The touchless wash I've used almost exclusively for the last three years was under maintenance the other day, so I ventured out (with my Subaru) and tried out a different one which I discovered I like a lot better.

One of the additional features of the system is that it sprays all the way underneath the car via a pipe on the floor of the wash. The old wash had the sort-of undercarriage wash which mostly sprayed a fan pattern from a low angle on the sides. It does great for getting the rocker panels and wheels, but beyond that it doesn't do much good underneath. I like the new one better.

My question stems from the fact that when I took my Subaru through it, there was a huge cloud of steam came up from the undercarriage wash hitting the hot exhaust underneath the engine. I got to thinking if I want to take my Cruze diesel through it as there is all of that sensitive electrical stuff underneath on the exhaust as well as a lot of electrical under the hood.

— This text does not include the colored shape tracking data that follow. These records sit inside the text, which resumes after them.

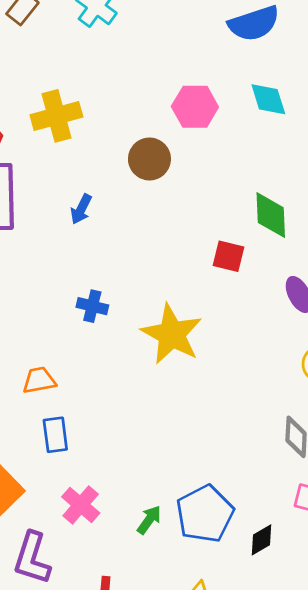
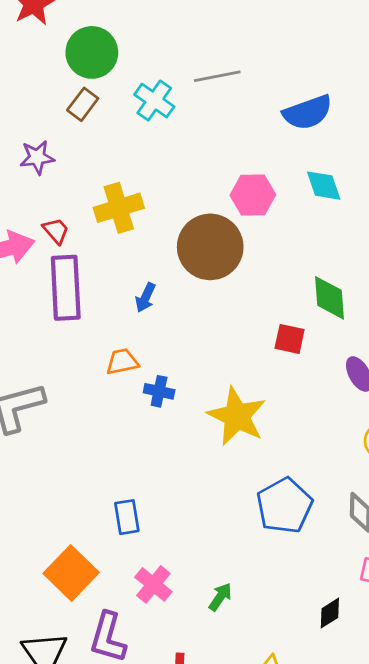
brown circle: (149, 159) -> (210, 247), size x1.6
orange trapezoid: (39, 380) -> (122, 362), moved
blue pentagon: (205, 514) -> (284, 506), moved

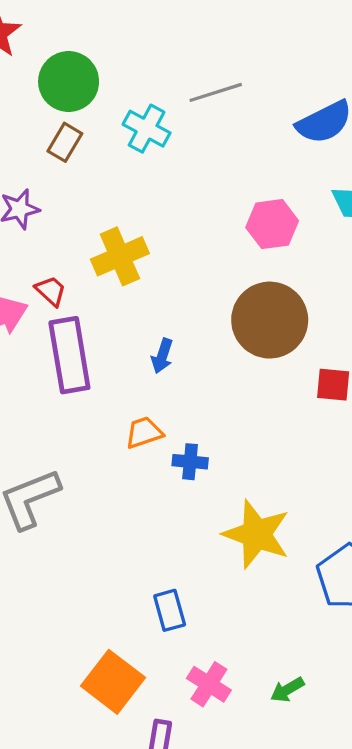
brown circle: (210, 247) -> (270, 320), moved
yellow star: (237, 416) -> (257, 534), moved
green arrow: (220, 597) -> (287, 690), turned -148

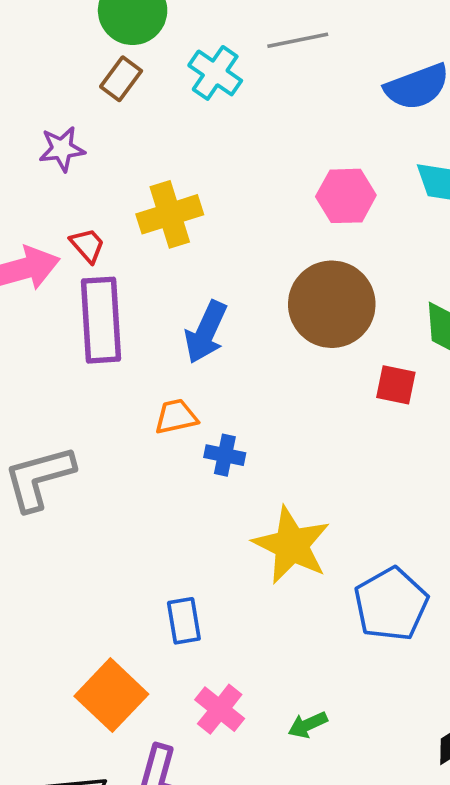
blue arrow: (162, 356) -> (206, 332), size x1.6

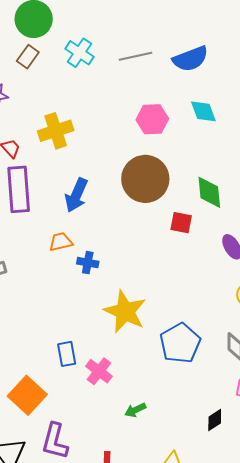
gray line: (298, 40) -> (135, 56), moved
pink cross: (220, 709) -> (99, 371), moved

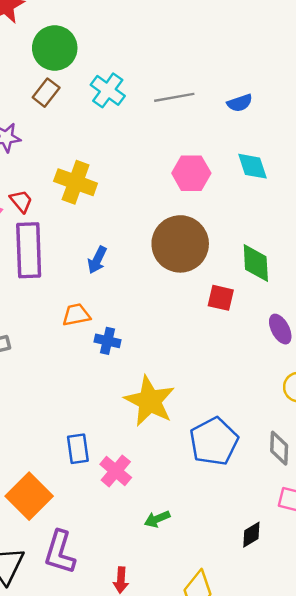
blue semicircle: (190, 59) -> (240, 103), size x0.6
yellow cross: (56, 131) -> (76, 182), turned 36
blue arrow: (76, 195) -> (97, 260), size x0.7

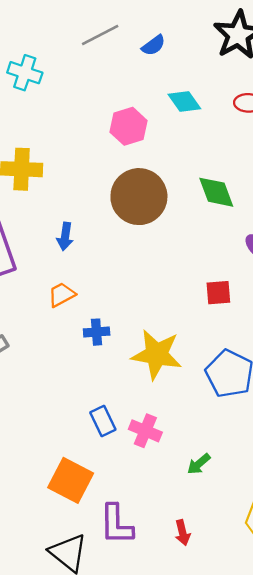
gray line: (174, 97) -> (100, 35), moved
red square: (221, 298) -> (218, 293), moved
blue cross: (107, 341) -> (97, 332), moved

So what are your thoughts? Is it safe to take my Cruze through this type of wash? In the spring, I always pressure wash the undercarriage by hand, but I do it when the engine is largely cold and obviously I'm not spraying straight up with a wand.


----------



## Robby (Mar 1, 2013)

As long as it's not hitting it with too high a pressure I can't imagine it hurting a thing.
Everything under the car is designed around dealing with road spray........I think you'll be just fine.

Rob


----------



## Scott M. (Apr 23, 2013)

I agree... I have to believe the emission stuff is designed to handle the harsh environments.


----------



## GotDiesel? (Sep 9, 2013)

Its a great idea to gut the under carriage steamed and cleaned especially in the winter time .


----------



## KpaxFAQ (Sep 1, 2013)

I go through a good one once a week. If you look under the car not much is even exposed because of the removable panel.


----------



## ParisTNDude (Oct 7, 2013)

My touchless car wash does the undercarriage as well. It's located at the entrance and works while you drive in. I usually go the length of the car very slowly to get the full benefit of the underside wash. If you're worried about the pressure from the car wash hurting stuff under the car, I really doubt that pressure comes very close to running through a water puddle in the road. That can sometimes give your car a pretty good blast!


----------